In the 2016 State v. Loomis decision, the Wisconsin Supreme Court approved the use of COMPAS (Correctional Offender Management Profiling Alternative Sanctions) software when determining sentencing in criminal cases.
It is unclear exactly how the COMPAS software works. However, it allegedly consists of a series of algorithms that assess an individual’s risk of criminal behavior (“criminal risk”) based on the personal characteristics of known offenders in the U.S. criminal database. Unfortunately, such analyses focus on the criminal tendencies of one’s peers rather than the individual himself. Peers are presumably defined as individuals within the same class or category of criminal and/or within the same socioeconomic demographic.

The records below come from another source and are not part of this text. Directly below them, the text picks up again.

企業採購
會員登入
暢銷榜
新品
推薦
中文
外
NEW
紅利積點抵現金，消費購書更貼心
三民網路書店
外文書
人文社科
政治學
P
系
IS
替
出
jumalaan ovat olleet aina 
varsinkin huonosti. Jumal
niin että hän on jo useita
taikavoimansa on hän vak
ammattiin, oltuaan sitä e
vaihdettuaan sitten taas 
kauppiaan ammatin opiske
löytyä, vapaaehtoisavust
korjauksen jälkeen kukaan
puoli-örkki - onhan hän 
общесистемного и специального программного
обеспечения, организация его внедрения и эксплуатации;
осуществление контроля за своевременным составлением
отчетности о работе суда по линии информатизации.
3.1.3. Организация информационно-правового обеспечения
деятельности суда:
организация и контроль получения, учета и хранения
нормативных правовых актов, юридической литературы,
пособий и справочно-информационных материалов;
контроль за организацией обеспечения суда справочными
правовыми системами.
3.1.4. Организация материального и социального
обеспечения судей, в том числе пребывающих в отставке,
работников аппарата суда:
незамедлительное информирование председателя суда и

Criminal risk is defined as the likelihood that you (or people like you) will be arrested for either a violent or a non-violent felony over a three-year period. The creators of the proprietary software claim that COMPAS takes into account “the main factors that impact an offender’s future criminal behavior.” COMPAS uses actuarial risk assessments to predict group behavior and estimate criminal outcomes.

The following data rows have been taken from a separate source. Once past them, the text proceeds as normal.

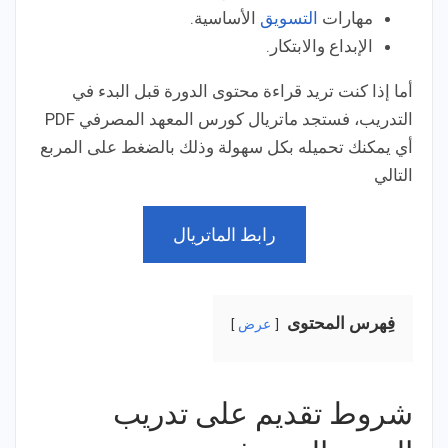
مهارات
التسويق
الأساسية.
الإبداع والابتكار.
أما إذا كنت تريد قراءة محتوى الدورة قبل البدء في
التدريب، فستجد ماتريال كورس المعهد المصرفي PDF
أي يمكنك تحميله بكل سهولة وذلك بالضغط على المربع
التالي
رابط الماتريال
فِهرس المحتوى
عرض
شروط تقديم على تدريب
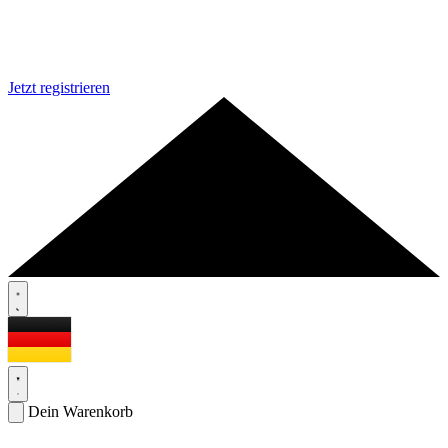
Jetzt registrieren
Dein Warenkorb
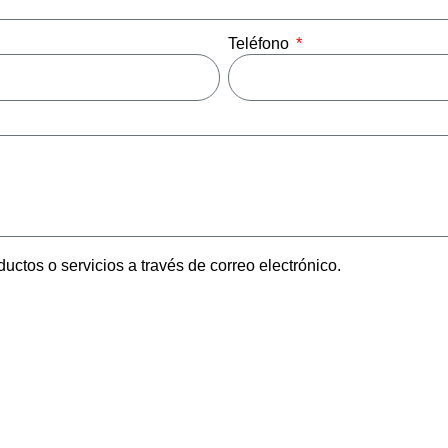
Teléfono
uctos o servicios a través de correo electrónico.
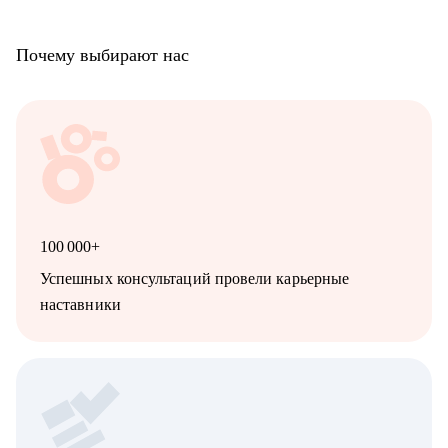
• Digital и маркетинг
• Продажи и развитие бизнеса
Почему выбирают нас
• Разработка
• DevOps / SRE
• UX/UI
• Тестирование
• Аналитика
• HR
- Начинающим и опытным карьерным консультантам и
менторам
100 000+
Успешных консультаций провели карьерные
наставники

Though they may be well suited to insurance and financial industry practice, it is uncertain whether actuarial risk assessments are appropriate for use in the criminal justice system. Actuaries try to predict death rates based on tables of population data categorized by demographics (i.e. race, age, geographic region). Insurance and financial corporations apply these prediction models to capital investments to guide business practices; and, these industries may suffer financial loss if the actuarial assessment is incorrect. The COMPAS software creators presume to equate risk of “death” with risk of “criminal proclivity.”
In addition, COMPAS employs both static and dynamic factors while actuarial assessments consider only static factors. According to its developer, the COMPAS software reviews: 1) history of criminal involvement; 2) antisocial associates; 3) antisocial personality; 4) antisocial attitudes/criminal thinking; and 5) antisocial opportunity (risk) lifestyle. Other factors considered include drug abuse, residence in high crime areas, poverty, antisocial parents/siblings, educational capital, prosocial bonds, supportive family and prosocial relations.

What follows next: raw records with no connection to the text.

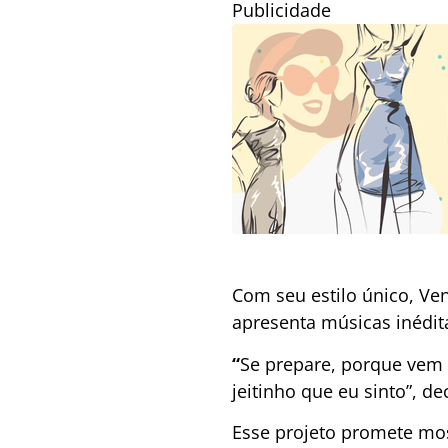
Publicidade
Com seu estilo único, Ve
apresenta músicas inédita
“
Se prepare, porque vem
jeitinho que eu sinto”, de
Esse projeto promete most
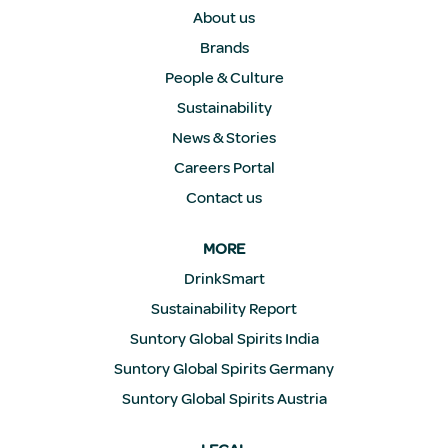
.
About us
Brands
People & Culture
Sustainability
News & Stories
Careers Portal
Contact us
MORE
DrinkSmart
Sustainability Report
Suntory Global Spirits India
Suntory Global Spirits Germany
Suntory Global Spirits Austria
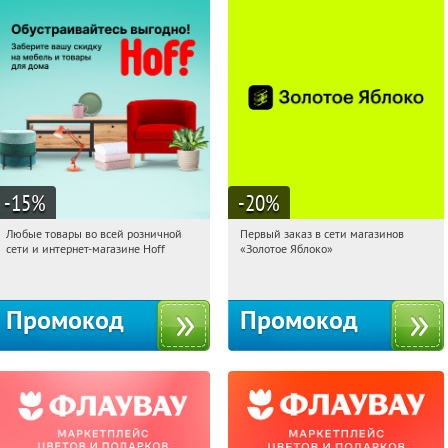
-15
%
-20
%
Любые товары во всей розничной
Первый заказ в сети магазинов
03:53:22
Получили:
83
03:53:22
Получи первым!
сети и интернет-магазине Hoff
«Золотое Яблоко»
Москва, 1-й Волоколамский проезд,
Россия
10с1
Промокод
Промокод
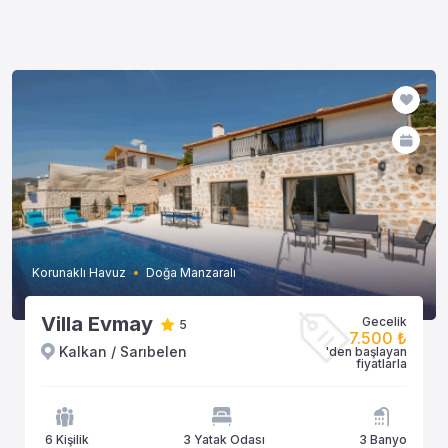
Korunaklı Havuz
Doğa Manzaralı
Villa Evmay
Gecelik
5
7.500 ₺
Kalkan / Sarıbelen
'den başlayan
fiyatlarla
6 Kişilik
3 Yatak Odası
3 Banyo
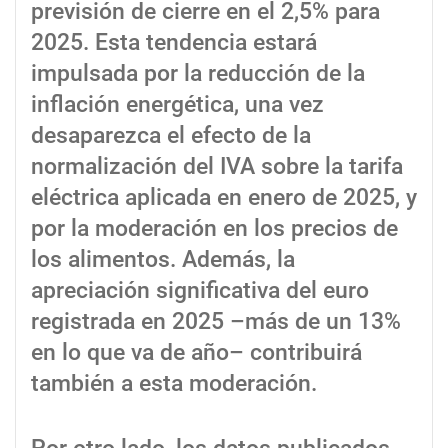
previsión de cierre en el 2,5% para
2025. Esta tendencia estará
impulsada por la reducción de la
inflación energética, una vez
desaparezca el efecto de la
normalización del IVA sobre la tarifa
eléctrica aplicada en enero de 2025, y
por la moderación en los precios de
los alimentos. Además, la
apreciación significativa del euro
registrada en 2025 –más de un 13%
en lo que va de año– contribuirá
también a esta moderación.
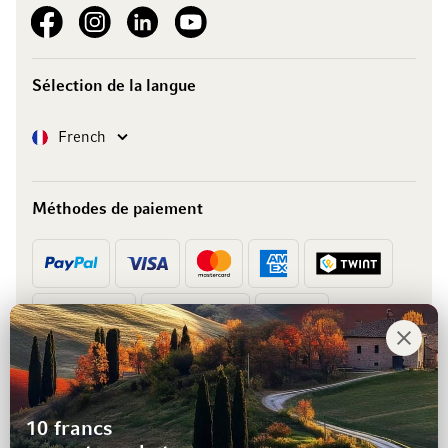
See our Facebook
See our Instagram account
See our LinkedIn
See our YouTube channel
Sélection de la langue
Langue
French
Méthodes de paiement
Prépaiement
Facture
10 francs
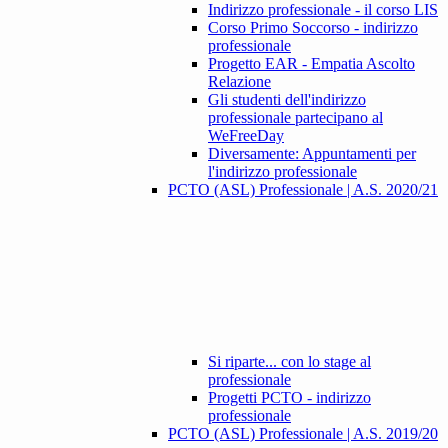
Indirizzo professionale - il corso LIS
Corso Primo Soccorso - indirizzo
professionale
Progetto EAR - Empatia Ascolto
Relazione
Gli studenti dell'indirizzo
professionale partecipano al
WeFreeDay
Diversamente: Appuntamenti per
l'indirizzo professionale
PCTO (ASL) Professionale | A.S. 2020/21
Si riparte... con lo stage al
professionale
Progetti PCTO - indirizzo
professionale
PCTO (ASL) Professionale | A.S. 2019/20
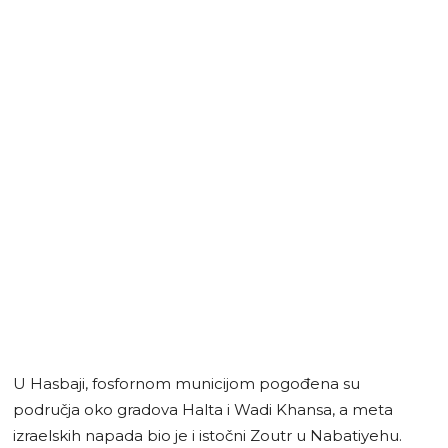
U Hasbaji, fosfornom municijom pogođena su
područja oko gradova Halta i Wadi Khansa, a meta
izraelskih napada bio je i istočni Zoutr u Nabatiyehu.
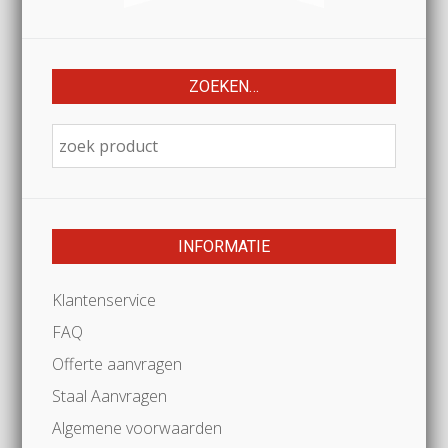
ZOEKEN…
INFORMATIE
Klantenservice
FAQ
Offerte aanvragen
Staal Aanvragen
Algemene voorwaarden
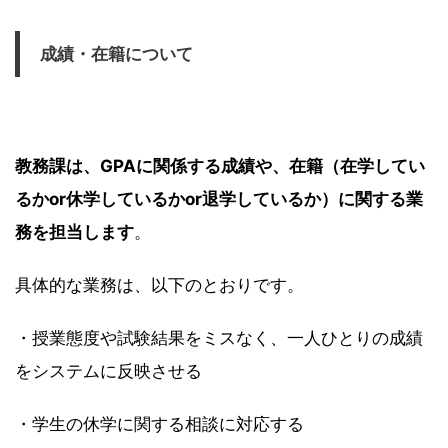
成績・在籍について
教務課は、GPAに関係する成績や、在籍（在学してい
るかor休学しているかor退学しているか）に関する業
務を担当します
。
具体的な業務は、以下のとおりです。
・授業態度や試験結果をミスなく、一人ひとりの成績
をシステムに反映させる
・学生の休学に関する相談に対応する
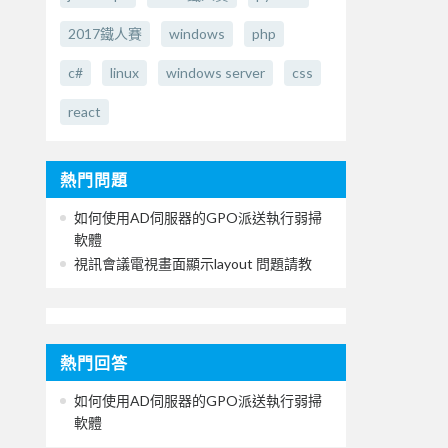
2017鐵人賽
windows
php
c#
linux
windows server
css
react
熱門問題
如何使用AD伺服器的GPO派送執行弱掃
軟體
視訊會議電視畫面顯示layout 問題請教
熱門回答
如何使用AD伺服器的GPO派送執行弱掃
軟體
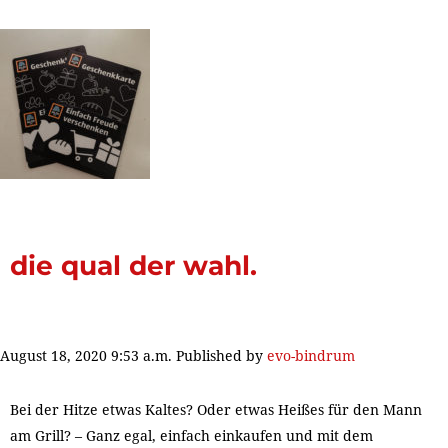
die qual der wahl.
August 18, 2020 9:53 a.m.
Published by
evo-bindrum
Bei der Hitze etwas Kaltes? Oder etwas Heißes für den Mann
am Grill? – Ganz egal, einfach einkaufen und mit dem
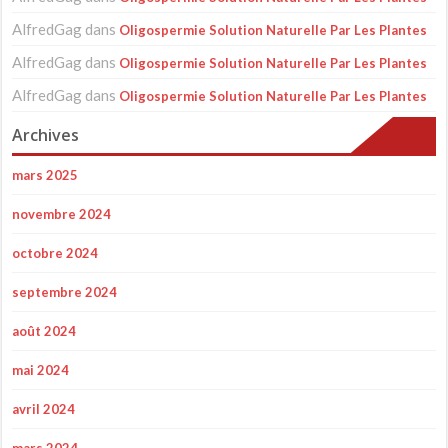
AlfredGag
dans
Oligospermie Solution Naturelle Par Les Plantes
AlfredGag
dans
Oligospermie Solution Naturelle Par Les Plantes
AlfredGag
dans
Oligospermie Solution Naturelle Par Les Plantes
Archives
mars 2025
novembre 2024
octobre 2024
septembre 2024
août 2024
mai 2024
avril 2024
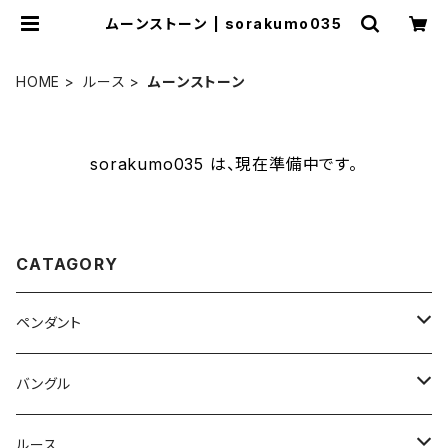
ムーンストーン | sorakumo035
HOME
ルース
ムーンストーン
sorakumo035 は、現在準備中です。
CATAGORY
ペンダント
ラブラドライト
バングル
オーバル
ホワイトラブラトライト
ホワイトラブラドライト
ルース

Neither you, nor your attorney, nor the circuit court has the authority to review the algorithms, data sets, actuarial coefficients or other potentially superfluous criteria employed by COMPAS when assigning criminal risk. The Wisconsin Supreme Court deems such disclosure to be unnecessary. Instead, the court has opted to protect the intellectual property rights of the COMPAS software proprietors and, in doing so, has effectively made the constitutional liberties of individuals secondary to the property rights of a corporation.
In sanctioning the use of COMPAS, the Wisconsin Supreme Court may be fostering “hyper-mass incarceration” in Wisconsin. Blacks, Native Americans and Latinos represent less than 18 percent of the state’s total population; however, according to the Prison Policy Initiative, this collective group represents 48 percent of Wisconsin’s prison population as of 2010. According to Pro Publica and other national news organizations, COMPAS has been shown to disproportionately peg minorities (black defendants) as higher risk. In Wisconsin, with its peculiar tendency to over-incarcerate minority populations, COMPAS may subject minorities to longer sentences.
While most Americans would be embarrassed by these statistics, Wisconsin seems to be doubling down. Perhaps one day, we’ll look back on these times and see more clearly how Wisconsin’s power players used government to further devastation upon minority citizens. Perhaps one day, it will be obvious how the relentless displays of minorities committing crime on local TV news was actually a part of a larger effort to bully persons of color in Wisconsin into a criminal justice quagmire.
Perhaps one day, we will finally admit that only a few of us actually ever witnessed a crime, but yet we all know people of color who have been unfairly harassed by the police, denied full enjoyment of their constitutional rights, discriminated against and denied opportunities because of their race. Perhaps one day, we will take responsibility for masking Wisconsin’s systemic racial hate in questionable rationalizations. And, then perhaps we might see how our silence may have actually emboldened the establishment of the New Jim Crow in Wisconsin.